Kenangan 15: Pacar Baru

27 0 0
                                    

Satu bulan berlalu semenjak kejadian di kantor polisi. Ketika itu tanggal 2 Oktober, hari batik. Pemerintah kecamatan mengadakan acara khusus di hari itu, dan melibatkan beberapa sekolah di Cicurug, dari SD sampai SMA. Acaranya mulai dari apel pagi sampai dengan lomba dan bazar.

Aku yang ketika itu ikut asyik-asyikan euforia perayaan tersebut di alun-alun tanpa memedulikan acara intinya, duduk di sebuah warung tenda bersama dengan teman-teman sekolahku. Hal asyik lainnya ketika itu adalah, yang berada di sana bukan hanya murid-murid sekolahku, melainkan juga murid-murid dari sekolah lain. Dan aku bisa bertemu dengan banyak teman-teman SMPku di sana.

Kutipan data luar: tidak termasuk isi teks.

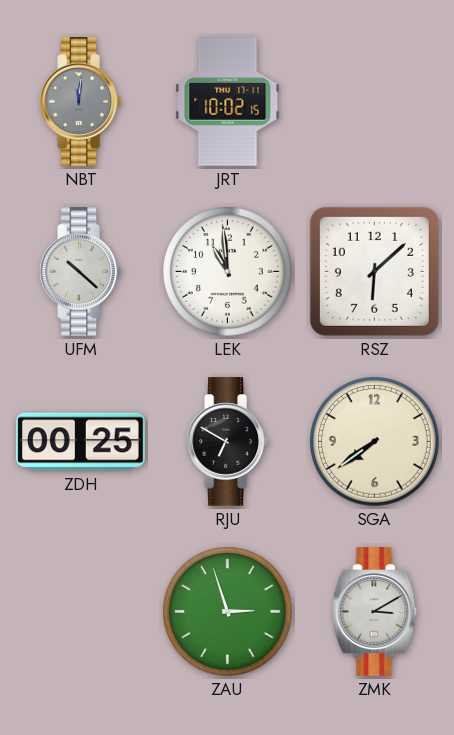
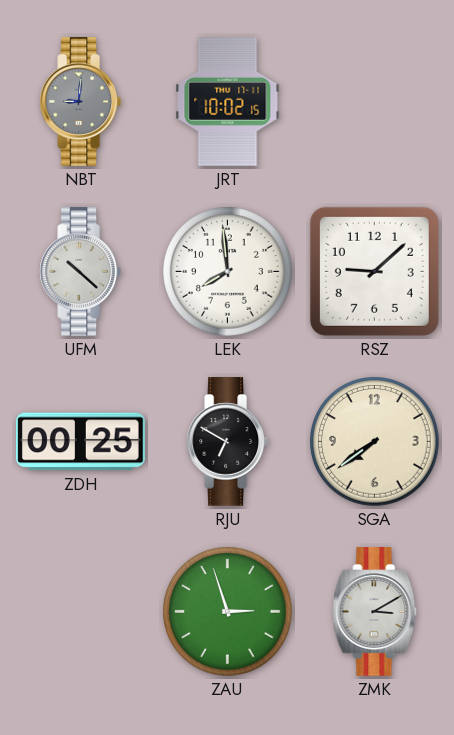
NBT: 12:01 -> 9:01
LEK: 10:59 -> 7:59
RSZ: 6:08 -> 9:08
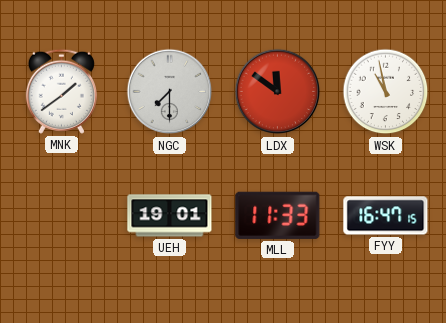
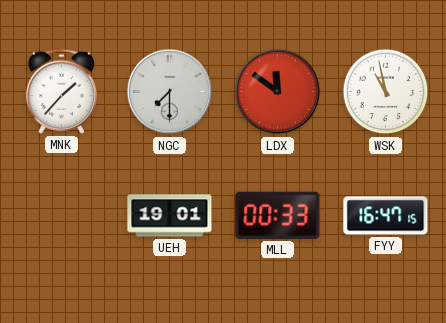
MNK: 1:39 -> 1:37
MLL: 11:33 -> 00:33
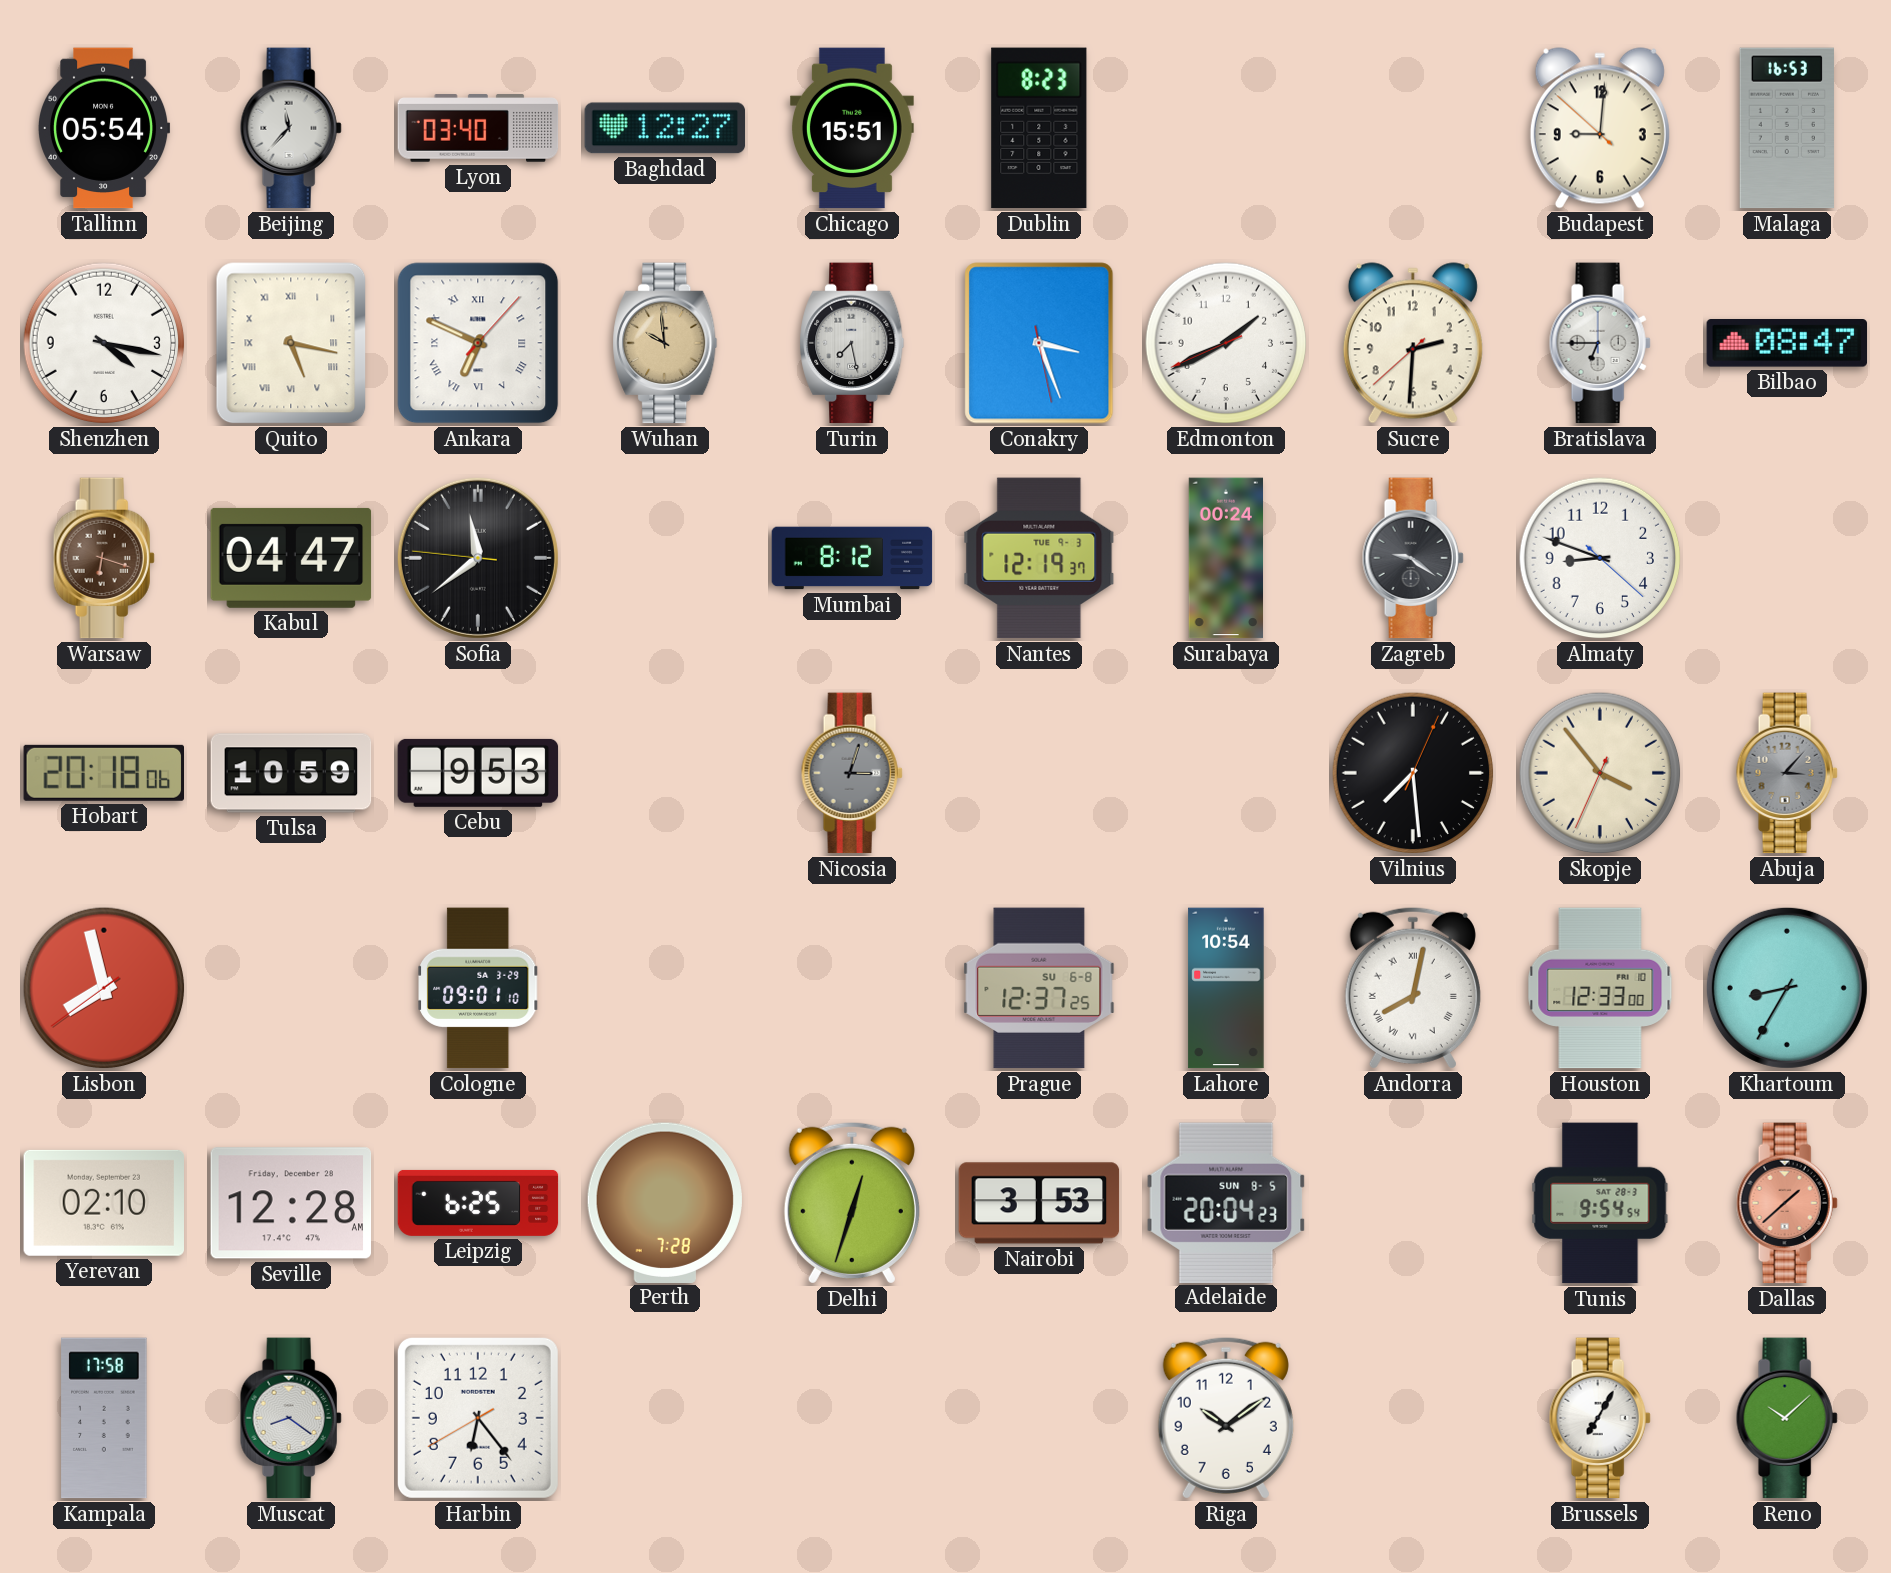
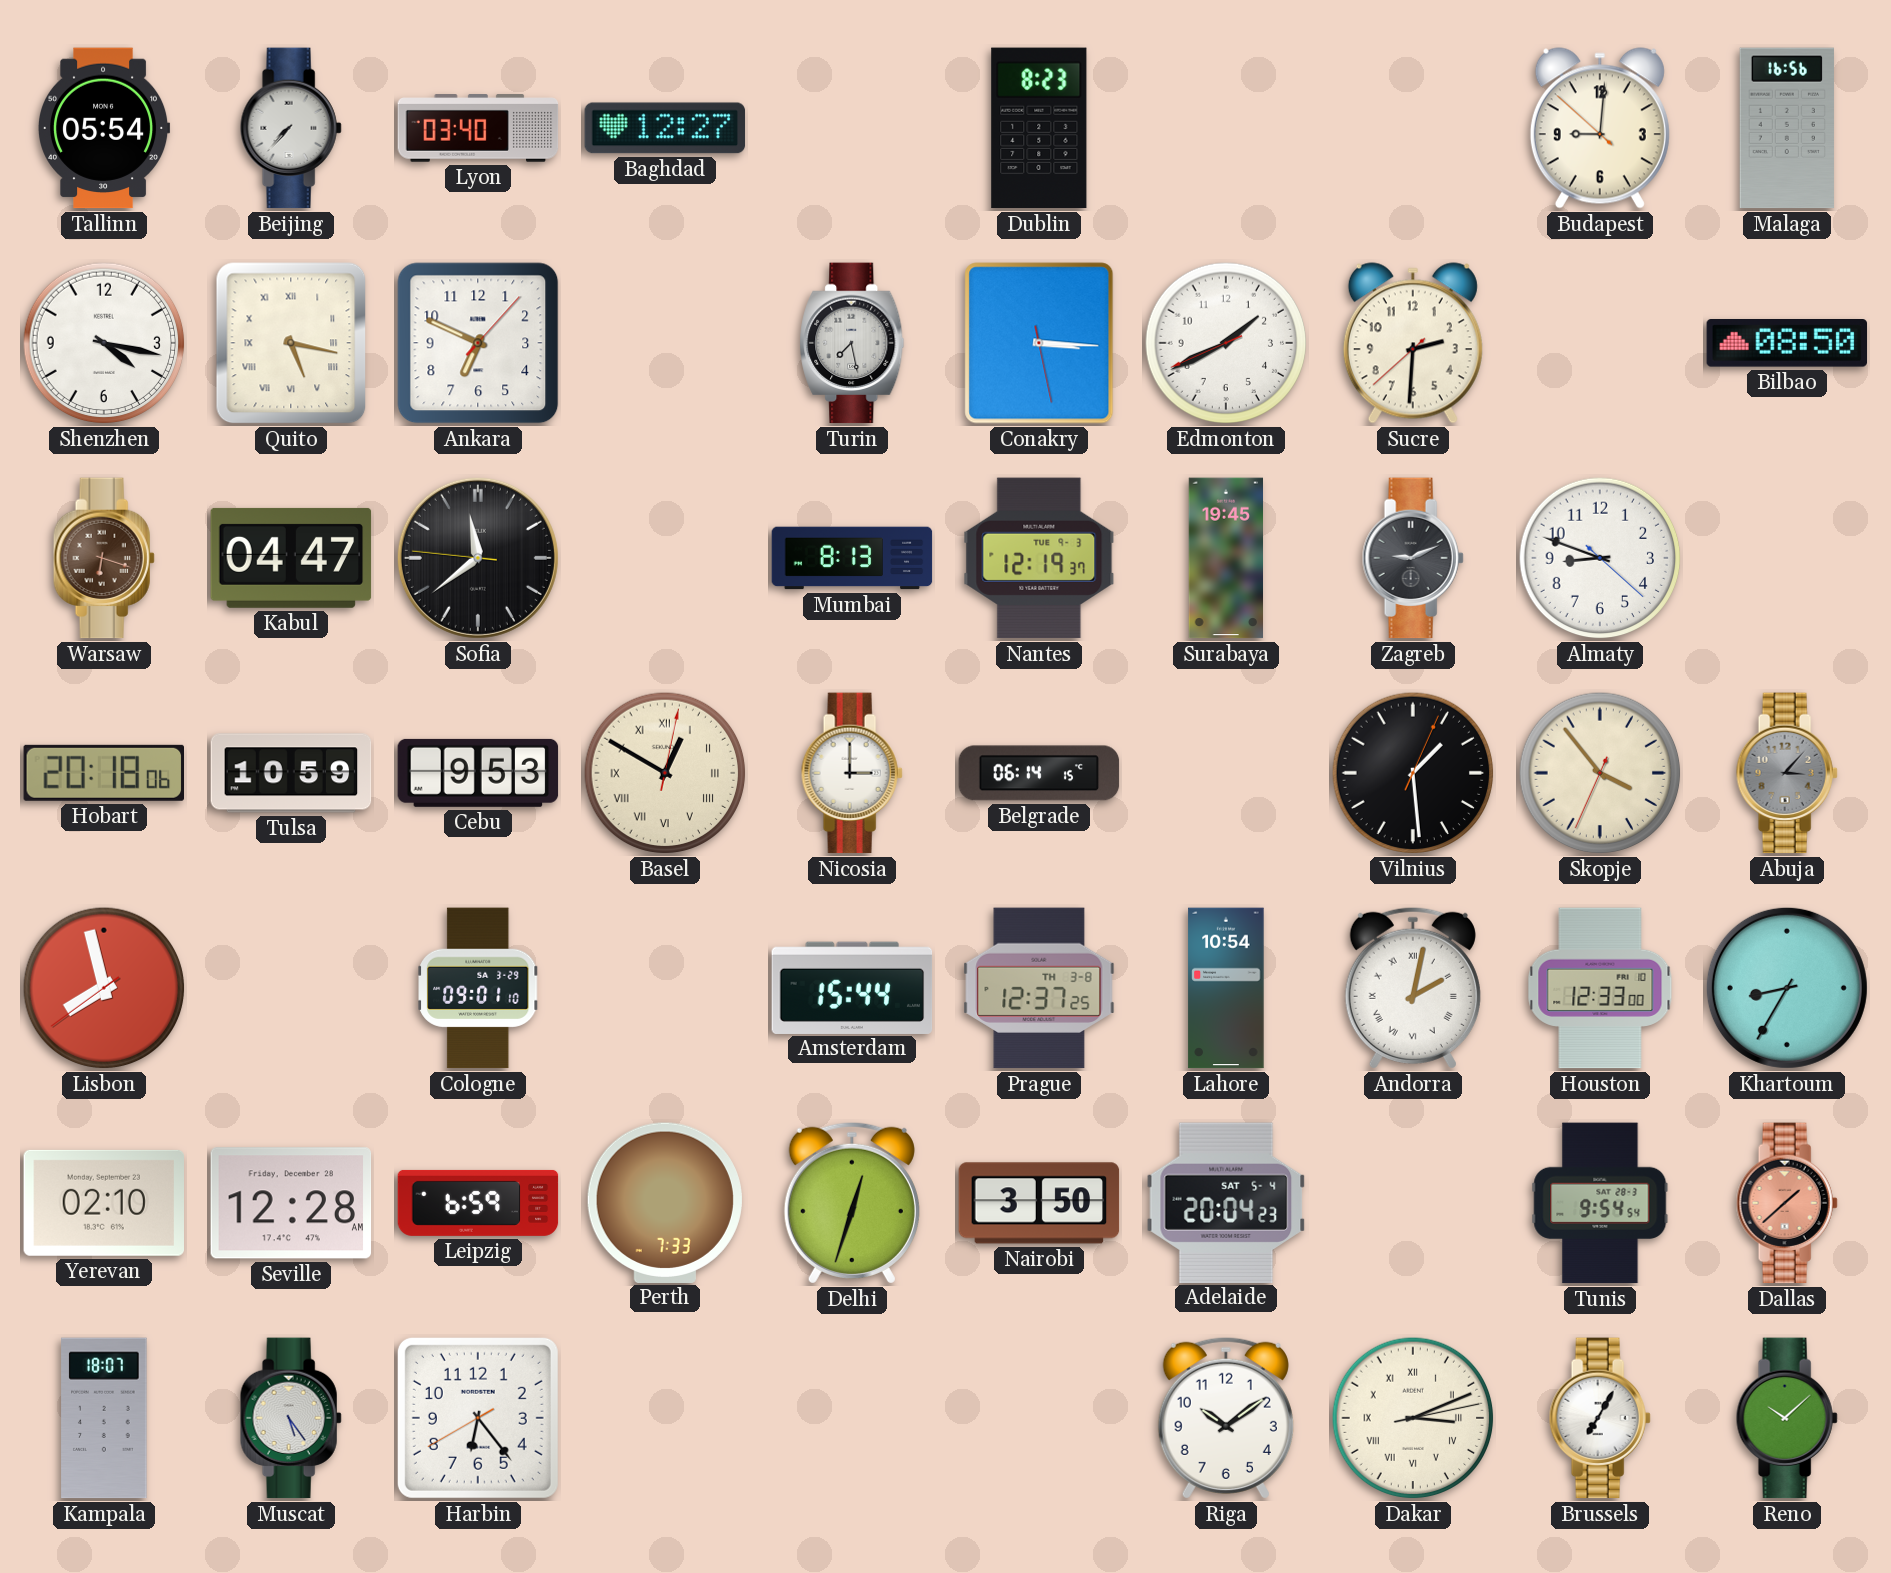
Beijing: 11:37 -> 7:37
Chicago: 15:51 -> none
Malaga: 16:53 -> 16:56
Ankara numerals: Roman -> Arabic
Wuhan: 9:59 -> none
Conakry: 3:26 -> 3:15
Bratislava: 6:45 -> none
Bilbao: 08:47 -> 08:50
Mumbai: 8:12 -> 8:13
Surabaya: 00:24 -> 19:45
Zagreb: 9:21 -> 9:11
Basel: none -> 12:50
Nicosia: 3:03 -> 3:00
Nicosia dial: grey -> white
Belgrade: none -> 06:14
Vilnius: 7:29 -> 1:29
Amsterdam: none -> 15:44
Prague date: SU 6-8 -> TH 3-8
Andorra: 8:02 -> 2:02
Leipzig: 6:25 -> 6:59
Perth: 7:28 -> 7:33
Nairobi: 3:53 -> 3:50
Adelaide date: SUN 8-5 -> SAT 5-4
Kampala: 17:58 -> 18:07
Muscat: 8:21 -> 5:24
Dakar: none -> 3:11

Aku pun akhirnya mengajak Jay dan Ratih untuk ikut duduk bersamaku ketika itu, sampai akhirnya, Jay menyikut lenganku dan menunjuk satu sudut di alun-alun dengan dagunya.

Aku menoleh, dan mendapati Iqbal yang tengah duduk di undakan tangga bersama dengan anak perempuan seusia kami berambut pendek sebahu. Dari seragam batik yang ia pakai, aku tahu gadis itu bersekolah di tempat yang sama dengan Iqbal. Dan aku pun yakin bahwa ketika itu hubungan di antara keduanya bukan hanya sekedar teman, apalagi ketika itu aku yakin sekali, melihat lengan gadis itu yang terus melingkar di lengan Iqbal dan Iqbal sendiri, berinteraksi cukup intim dengan gadis itu.

Lalu bagaimana perasaanku ketika itu? Jujur saja, sakit hati, cemburu. Tapi sejak dulu aku memang orang yang pintar memasang persona. Aku selalu mengatakan bahwa aku merasa biasa saja melihat mereka berdua. Dan rahasia itu selalu aku simpan setidaknya sampai sekarang, sampai aku menceritakan cerita ini pada Jay dan pada kalian semua.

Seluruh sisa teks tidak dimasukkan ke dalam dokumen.